What you have is sequential and hence sequential processing.
Also Spark/Scala are not parallel programming languages.
But even if they were, statements are executed sequentially unless you exploit
the parallel/concurrent execution features.
Anyway, see if this works:
val (RDD1, RDD2) = (JavaFunctions.cassandraTable(...),
val (RDD3, RDD4) = (RDD1.flatMap(..), RDD2.flatMap(..))

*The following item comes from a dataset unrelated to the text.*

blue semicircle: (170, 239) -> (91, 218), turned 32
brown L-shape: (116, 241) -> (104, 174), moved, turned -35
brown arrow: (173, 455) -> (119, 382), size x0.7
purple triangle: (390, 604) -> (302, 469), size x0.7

I am hoping that Spark being based on Scala, the behavior below will apply:
scala> var x = 0
x: Int = 0
scala> val (a,b) = (x + 1, x+1)
a: Int = 1
b: Int = 1
From: Cassa L <lcas...@gmail.com>
Date: Friday, October 27, 2017 at 1:50 AM
To: Jörn Franke <jornfra...@gmail.com>
Cc: user <u...@spark.apache.org>, <firstname.lastname@example.org>
Subject: Re: Why don't I see my spark jobs running in parallel in
Cassandra/Spark DSE cluster?
No, I dont use Yarn. This is standalone spark that comes with DataStax
Enterprise version of Cassandra.
On Thu, Oct 26, 2017 at 11:22 PM, Jörn Franke
Do you use yarn ? Then you need to configure the queues with the right
scheduler and method.
On 27. Oct 2017, at 08:05, Cassa L
I have a spark job that has use case as below:
RRD1 and RDD2 read from Cassandra tables. These two RDDs then do some
transformation and after that I do a count on transformed data.

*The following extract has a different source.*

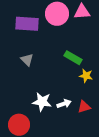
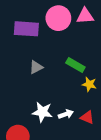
gray triangle: (27, 60) -> (36, 67), moved, turned 48
red triangle: (84, 107) -> (87, 117), turned 40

Code somewhat looks like this:
RDD3 = RDD1.flatMap(..)
RDD4 = RDD2.flatMap()
In Spark UI I see count() functions are getting called one after another. How
do I make it parallel? I also looked at below discussion from Cloudera, but it
does not show how to run driver functions in parallel. Do I just add Executor
and run them in threads?
<Screen Shot 2017-10-26 at 10.54.51 PM.png>Attaching UI snapshot here?